Why are the spots vacant?
Who are your neighbors?
Part of marketing is choosing the right location.

Personally, I dislike shopping centers. Traffic is only good if it's the right kind of traffic. Be careful about being enamored with numbers.
I am a coffee business guy AND a commercial real estate guy (9-5), so I may be able to help you out.

First off, an out parcel would probably be best. It would also be best if you could get a spot with frontage to a road that gets a lot of traffic and you want to be in a good part of town.

Secondly, I would do some market research. Go out there and spend some time in the local coffee shops that aren't Starbucks and Dunkin. See what kind of foot traffic they're getting and how much of it. Are they business people? Are they stay at home moms? Etc. So you know what demographic to market to.

Next, who the neighbors are matter just as much as the location itself. You want neighbors that can be beneficial. Example, a doctor will want his office with close proximity to a major hospital.
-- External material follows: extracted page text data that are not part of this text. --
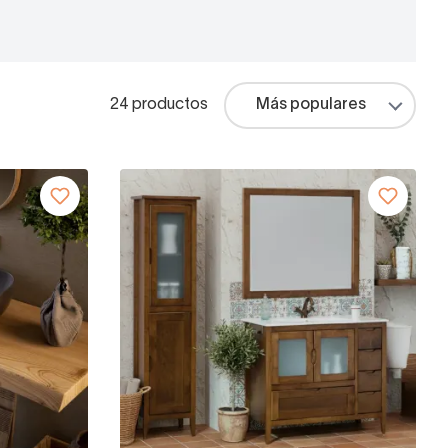
24 productos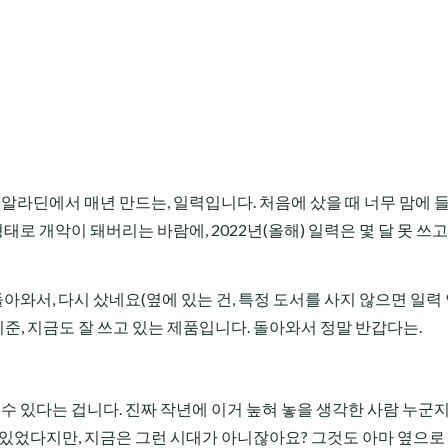
 알라딘에서 매년 만드는, 일력입니다. 처음에 샀을 때 너무 맘에 들
형태로 개악이 돼버리는 바람에, 2022년(올해) 일력은 몇 달 못 쓰
돌아와서, 다시 샀네요(옆에 있는 건, 특정 도서를 사지 않으면 일력
일 기준, 지금도 잘 쓰고 있는 제품입니다. 돌아와서 정말 반갑다는.
수 있다는 겁니다. 진짜 작년에 이거 눞혀 놓을 생각한 사람 누군지
 있었다지만, 지금은 그런 시대가 아니잖아요? 그것도 아마 옆으로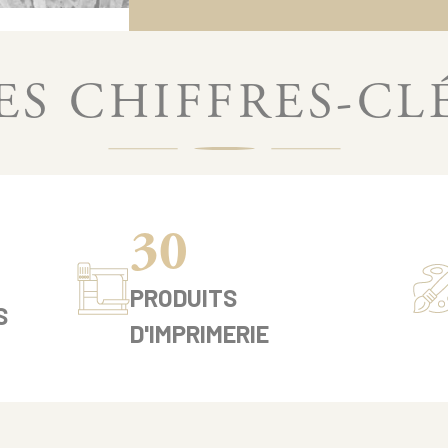
ES CHIFFRES-CL
30
PRODUITS
S
D'IMPRIMERIE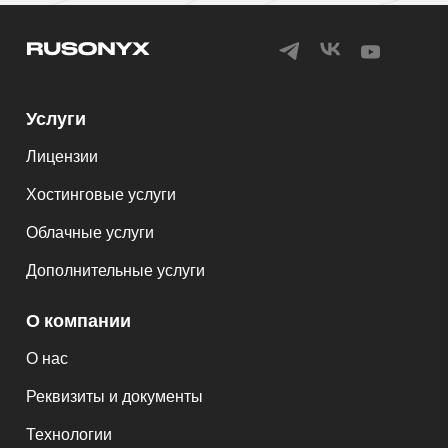
Услуги
Лицензии
Хостинговые услуги
Облачные услуги
Дополнительные услуги
О компании
О нас
Реквизиты и документы
Технологии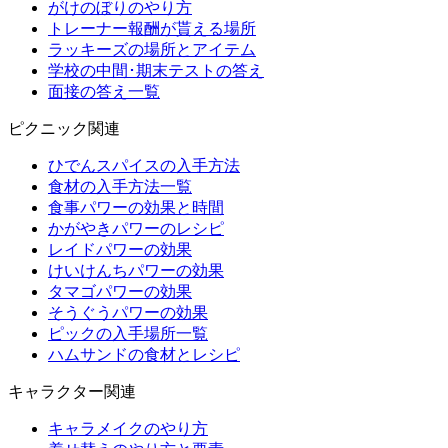
がけのぼりのやり方
トレーナー報酬が貰える場所
ラッキーズの場所とアイテム
学校の中間･期末テストの答え
面接の答え一覧
ピクニック関連
ひでんスパイスの入手方法
食材の入手方法一覧
食事パワーの効果と時間
かがやきパワーのレシピ
レイドパワーの効果
けいけんちパワーの効果
タマゴパワーの効果
そうぐうパワーの効果
ピックの入手場所一覧
ハムサンドの食材とレシピ
キャラクター関連
キャラメイクのやり方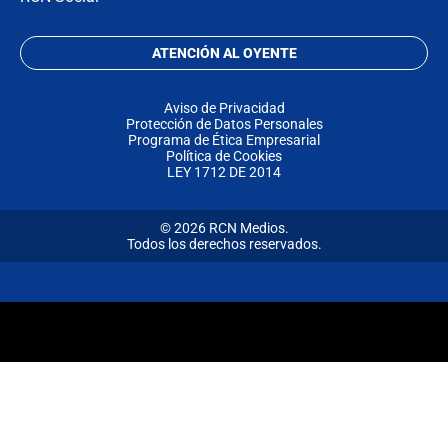
ATENCIÓN AL OYENTE
Aviso de Privacidad
Protección de Datos Personales
Programa de Ética Empresarial
Política de Cookies
LEY 1712 DE 2014
© 2026 RCN Medios.
Todos los derechos reservados.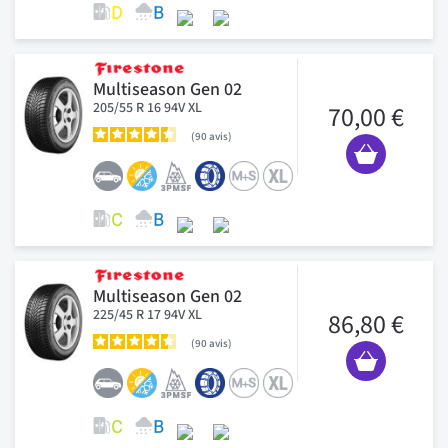
Multiseason Gen 02
205/55 R 16 94V XL
70,00 €
90
avis
Multiseason Gen 02
225/45 R 17 94V XL
86,80 €
90
avis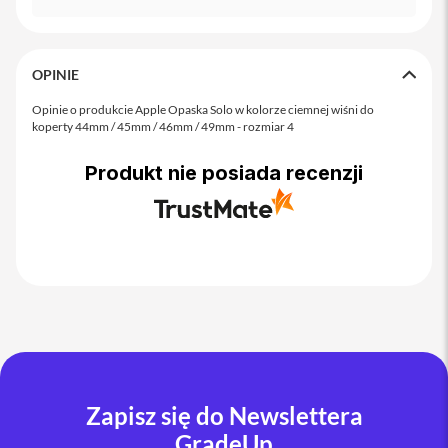
o
M
a
x
OPINIE
i
Opinie o produkcie Apple Opaska Solo w kolorze ciemnej wiśni do
P
koperty 44mm / 45mm / 46mm / 49mm - rozmiar 4
h
o
n
Produkt nie posiada recenzji
e
1
7
i
P
h
o
n
e
1
6
P
Zapisz się do Newslettera
r
GradeUp
o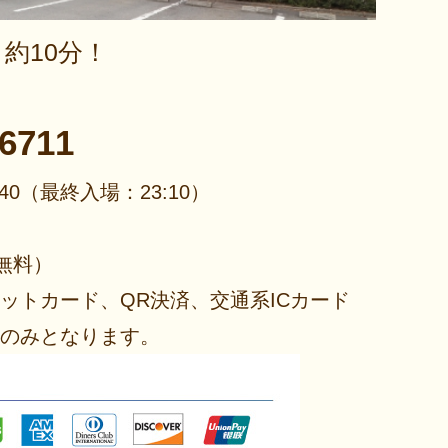
約10分！
-6711
40
（最終入場：23:10）
無料）
ットカード、QR決済、交通系ICカード
のみとなります。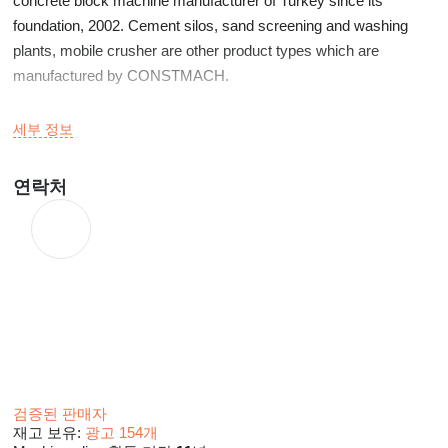
concrete block machine manufacturer of Turkey since its
foundation, 2002. Cement silos, sand screening and washing
plants, mobile crusher are other product types which are
manufactured by CONSTMACH.
CONSTMACH manufactures its products at its factory which is
세부 정보
located in İzmir,Turkey.
연락처
Our products are exported to over fifty countries on five
continents. USA, France, Spain, Canada, Mexico, Holland,
Switzerland, Poland Ukraine, Bulgaria, North Macedonia,
Slovenia, Slovakia, Serbia, Sweden, Hungary, Romania, Latvia,
Egypt, Morocco, Lebanon, Jordan, Bahrain, Kuwait, Oman,
Georgia, Kazakhstan, Senegal, Cameroon, Kenya, Niger,
Guinea, Somaliland are some of the countries where our plants
are preffered by our clients.
검증된 판매자
Our main target is always manufacturing the plants and
재고 보유:
광고 154개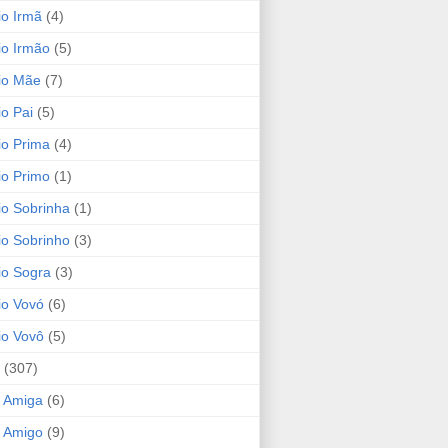
io Irmã
(4)
io Irmão
(5)
io Mãe
(7)
io Pai
(5)
io Prima
(4)
io Primo
(1)
io Sobrinha
(1)
io Sobrinho
(3)
io Sogra
(3)
io Vovó
(6)
io Vovô
(5)
(307)
 Amiga
(6)
 Amigo
(9)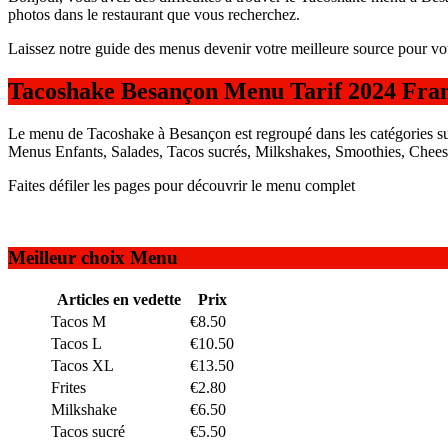
photos dans le restaurant que vous recherchez.
Laissez notre guide des menus devenir votre meilleure source pour vo
Tacoshake Besançon Menu Tarif 2024 Fra
Le menu de Tacoshake à Besançon est regroupé dans les catégories su
Menus Enfants, Salades, Tacos sucrés, Milkshakes, Smoothies, Cheese
Faites défiler les pages pour découvrir le menu complet
Meilleur choix Menu
Articles en vedette
Prix
Tacos M
€8.50
Tacos L
€10.50
Tacos XL
€13.50
Frites
€2.80
Milkshake
€6.50
Tacos sucré
€5.50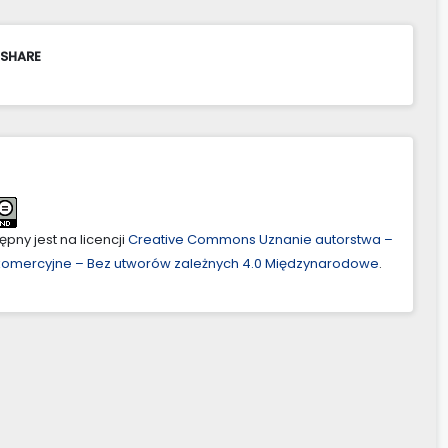
 SHARE
pny jest na licencji
Creative Commons Uznanie autorstwa –
ekomercyjne – Bez utworów zależnych 4.0 Międzynarodowe
.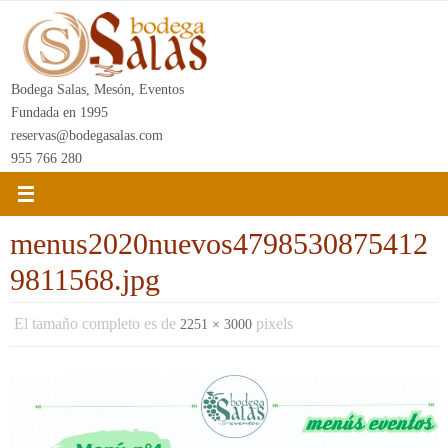
Ir
al
contenido
Bodega Salas, Mesón, Eventos
Fundada en 1995
reservas@bodegasalas.com
955 766 280
menus2020nuevos4798530875412
9811568.jpg
El tamaño completo es de
pixels
2251 × 3000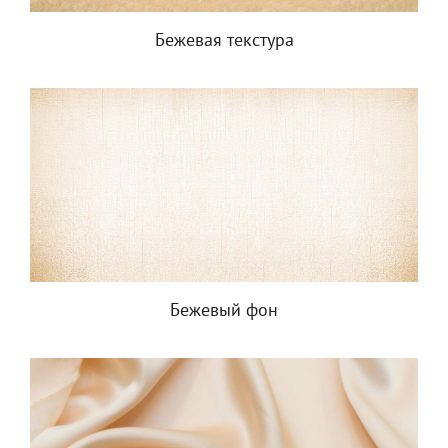
Бежевая текстура
Бежевый фон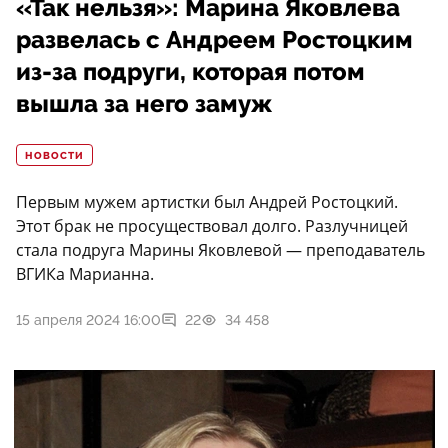
«Так нельзя»: Марина Яковлева
развелась с Андреем Ростоцким
из-за подруги, которая потом
вышла за него замуж
НОВОСТИ
Первым мужем артистки был Андрей Ростоцкий.
Этот брак не просуществовал долго. Разлучницей
стала подруга Марины Яковлевой — преподаватель
ВГИКа Марианна.
15 апреля 2024 16:00
22
34 458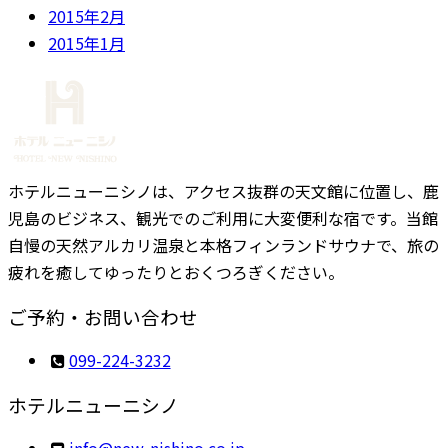
2015年2月
2015年1月
ホテルニューニシノは、アクセス抜群の天文館に位置し、鹿
児島のビジネス、観光でのご利用に大変便利な宿です。当館
自慢の天然アルカリ温泉と本格フィンランドサウナで、旅の
疲れを癒してゆったりとおくつろぎください。
ご予約・お問い合わせ
099-224-3232
ホテルニューニシノ
ni
en@of
sin-w
.onih
pj.oc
Start there with that research and you'll be able to find the space for you. And then before you secure the space you can move forth with your marketing plan. Good luck!
FCA has most of it right, the only thing I would disagree with is "So you know what demographic to market to."
I see most shops make this mistake. Rather than marketing to a demographic (age, education, income, etc.), just make great coffee and market to everyone who loves great food/drink. I will pimp myself as I explain why it is better to create a "culture of coffee" rather than a "coffee culture" HERE.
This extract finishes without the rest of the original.